By August 1998 share prices were down to 69 cents. The company responded by cutting staff and costs and in typical corporate doublethink it linked these to providing better care. It divided its hospitals into business clusters for closer administration. The familiar rhetoric suggested it had employed business consultants who knew little of health care. As always efficiency (meaning taking money from care) was the solution. It also did another share buy back in September 1998. It was repeatedly seen as a possible target for a US or other predator, but LaTrobe was the poisoned pill no one wanted.

AHC was forced back on to the competitiveness of its core private hospitals. The GST and the 30% private insurance rebate introduced by the re-elected coalition government in 1998 gave for profit groups a leg up, and made them more competitive against not for profit services but this was not enough.

AHC had expected profits from LaTrobe and Hobart to make up for the fall off of admissions to its private hospitals when they came on line. Instead they dragged the company down even as the government's legislative assistance improved the situation in other hospitals.
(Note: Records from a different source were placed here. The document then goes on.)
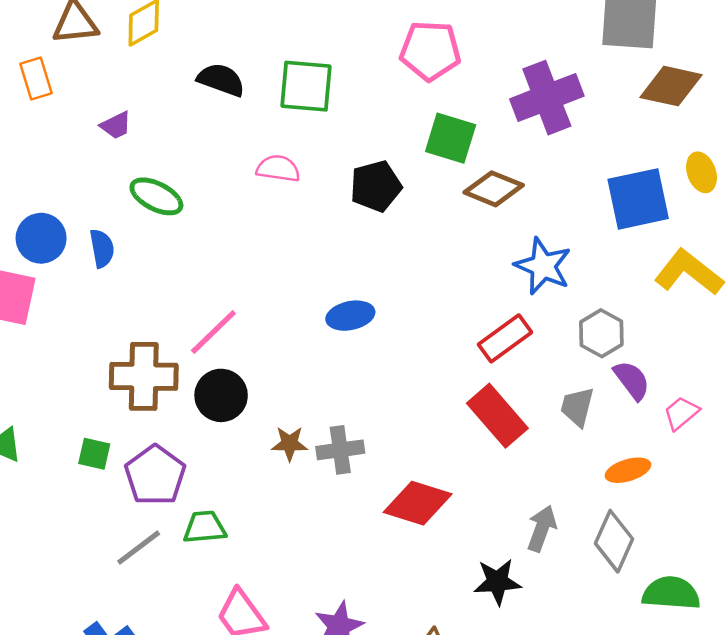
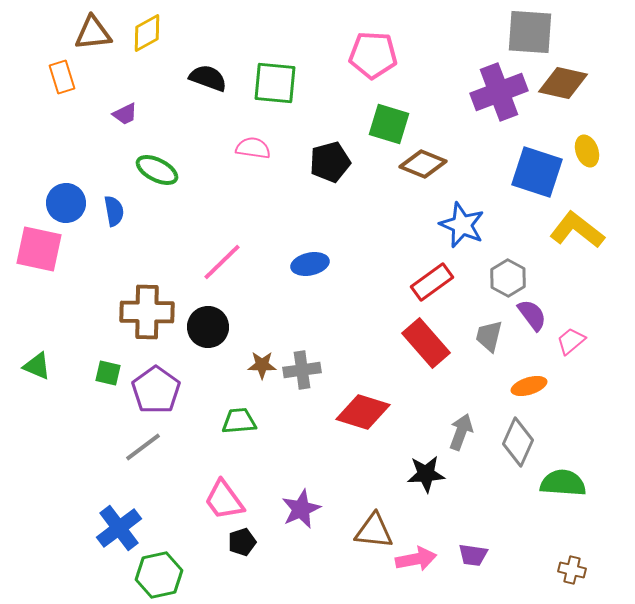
purple cross: (547, 98) -> (499, 92), moved
blue square: (638, 199) -> (537, 172), turned 30
pink line: (213, 332) -> (222, 262), moved
green trapezoid: (205, 527) -> (239, 421), moved

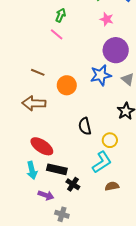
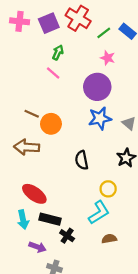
purple circle: (116, 50) -> (97, 87), moved
orange circle: (67, 85) -> (51, 124), moved
black semicircle: (85, 126) -> (82, 160), moved

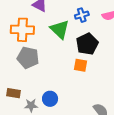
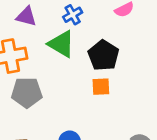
blue cross: (82, 15) -> (73, 15), moved

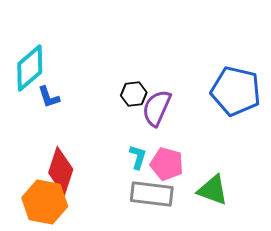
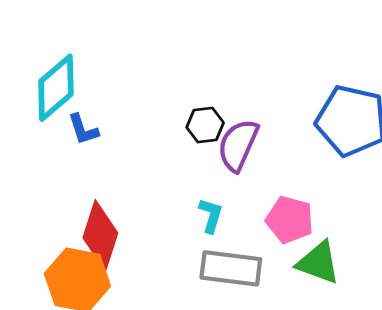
pink pentagon: (167, 164) -> (290, 220), moved

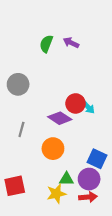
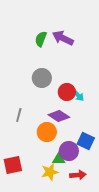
purple arrow: (71, 43) -> (63, 38), size x1.5
gray circle: (18, 84) -> (42, 78), moved
purple diamond: (60, 118) -> (59, 116), moved
purple circle: (89, 179) -> (69, 151), moved

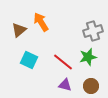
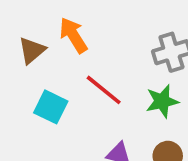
red line: (63, 62) -> (104, 90), moved

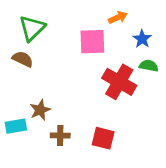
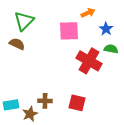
brown star: (40, 110) -> (30, 114), moved
cyan rectangle: (16, 126) -> (11, 105), moved

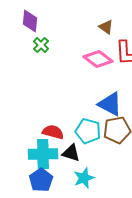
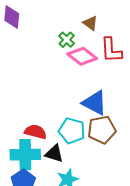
green cross: (41, 45) -> (67, 40), moved

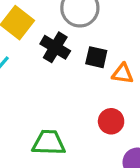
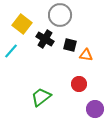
green trapezoid: (49, 143) -> (41, 97), turned -40

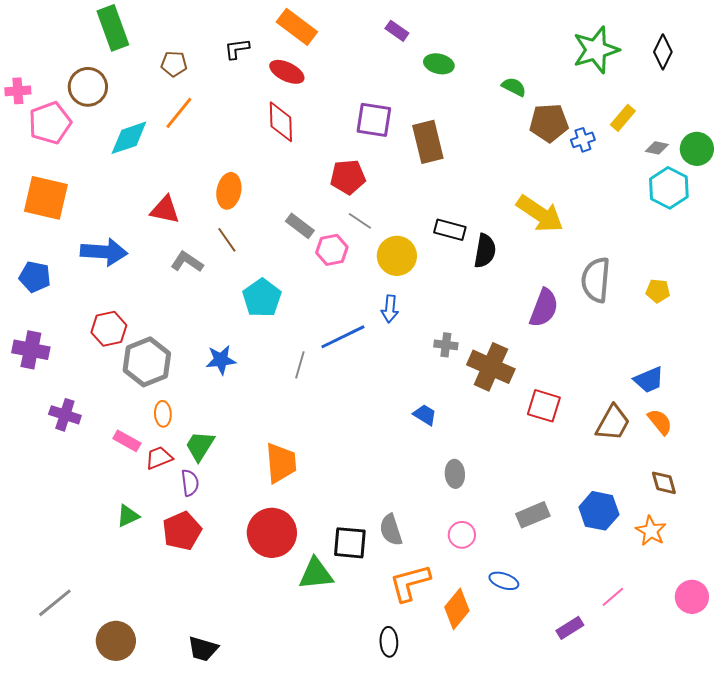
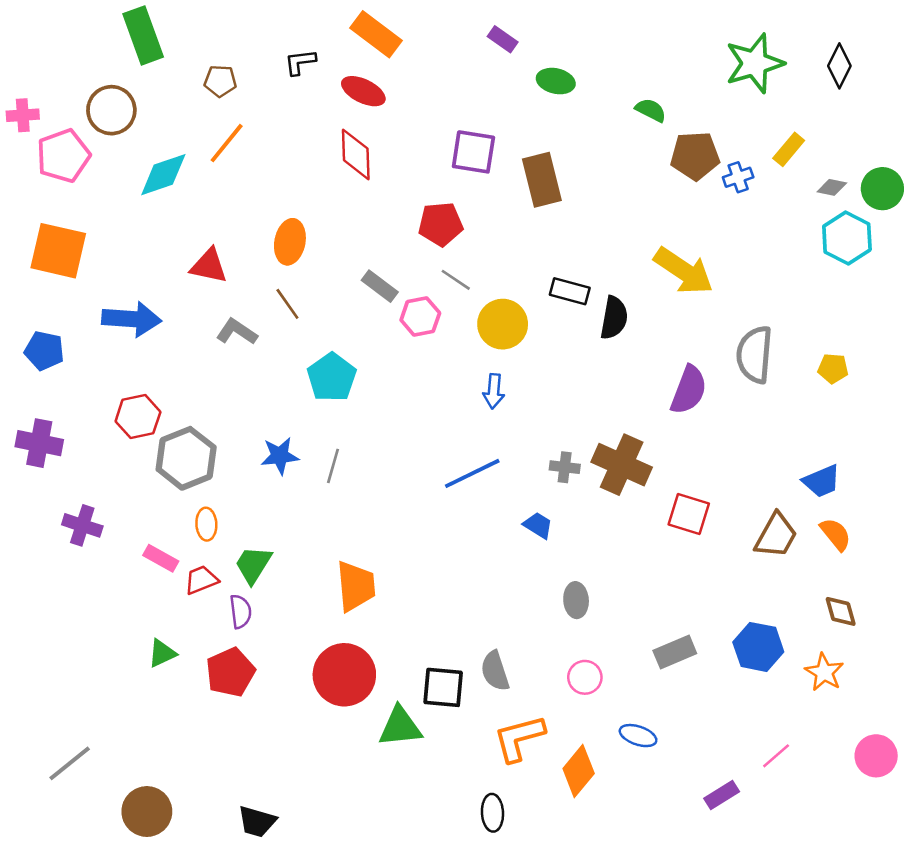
blue line: (343, 337) -> (472, 473), moved
gray cross: (446, 345) -> (565, 467), moved
gray line: (300, 365) -> (333, 466), moved

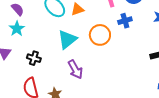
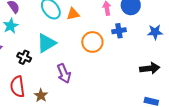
cyan triangle: (67, 39) -> (46, 43), moved

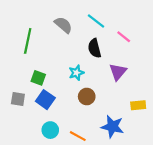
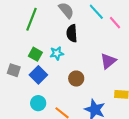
pink line: (124, 37) -> (115, 23), moved
black semicircle: (94, 48) -> (72, 33), moved
cyan star: (76, 73) -> (57, 53), moved

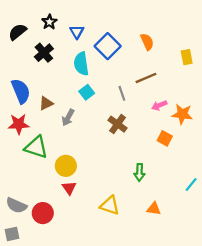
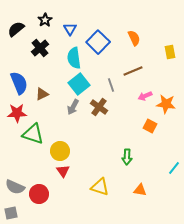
cyan square: (87, 92) -> (79, 84), size x1.5
gray arrow: (68, 118) -> (73, 107), moved
brown cross: (117, 124) -> (99, 107), moved

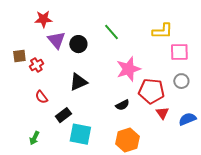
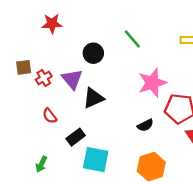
purple triangle: (56, 40) -> (72, 79), moved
Jul 1998 Restructuring and reducung staff

AHX will focus on achieving enhanced and integrated services for Rs customers while simultaneously reducing costs. This will be achieved by substantially reducing Head Office and hospital costs with some restructuring and by integrating the Company's hospitals into geographic and product clusters. This will further enhance the high quality, and range, of services able to be provided to the Company's clients throughout Australia.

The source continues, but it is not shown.